Throughout the fight over Chuck Hagel’s nomination as Secretary of Defense, a devoted group of pro-Hagel journalists has been determined not only to defend Hagel, but to attack his critics and their credibility. They have gone beyond the “normal” mainstream media bias, which for most outlets merely meant ignoring flaws in Hagel’s record and his refusal to disclose key information. “Team Hagel” has even ignored its own scoops.
For example, BuzzFeed was the first outlet on Feb. 14 to recover and post the prepared text of a controversial speech that then-Sen. Hagel delivered at Rutgers University in March 2007. (The controversy surrounds remarks allegedly made by Hagel about Israel in the question-and-answer session that followed.) BuzzFeed editor-in-chief Ben Smith immediately took to Twitter to declare: “Nothing eyebrow raising in that prepared text.”

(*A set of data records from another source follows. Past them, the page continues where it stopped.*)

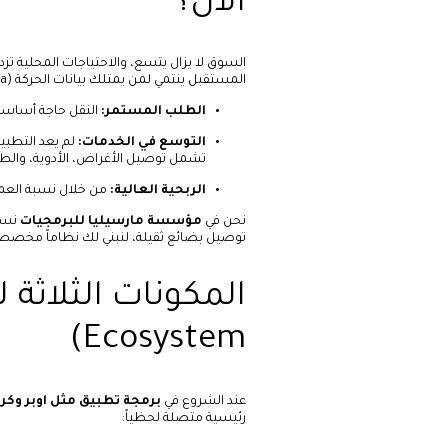
الآن؟
السوق لا يزال يتسع، والاحتياجات المحلية تزدا
المستقبل ينتمي لمن يمتلك بيانات الحركة (Mobility Data).
الطلب المستمر:
النقل حاجة أساسية 
التوسع في الخدمات:
تشمل توصيل الأغراض، الأدوية، والطل
الربحية العالية:
من خلال نسبة العمولة
نحن في
مؤسسة مارسيليا للبرمجيات
نساع
توصيل بضائع ثقيلة، لنبني لك نظاماً مخصصاً
Ecosystem)
عند الشروع في
برمجة تطبيق مثل اوبر وكر
رئيسية متصلة لحظياً:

Evidently Smith had not read the speech properly, because he tweeted a few minutes later: “Actually, that ’07 Hagel speech isn’t so innocuous,on a second read. Hagel wanted consulate in Iran, talked cooperation.” For Smith, debunking criticism of Hagel was a higher priority than getting the story right–a story that BuzzFeed itself was the first to have, and could have been the first to break at a critical moment in the debate.
In a similar episode, Politico’s Dylan Byers and Mackenzie Weinger were the first to break the news that a 2008 speech by Hagel to the Arab-American Anti-Discrimination Committee (ADC) had been recovered and would be released later that day. Byers and Weinger reported, without having viewed the speech for themselves, that there was no newsworthy information in Hagel’s remarks: “the tape comes up clean,” they wrote.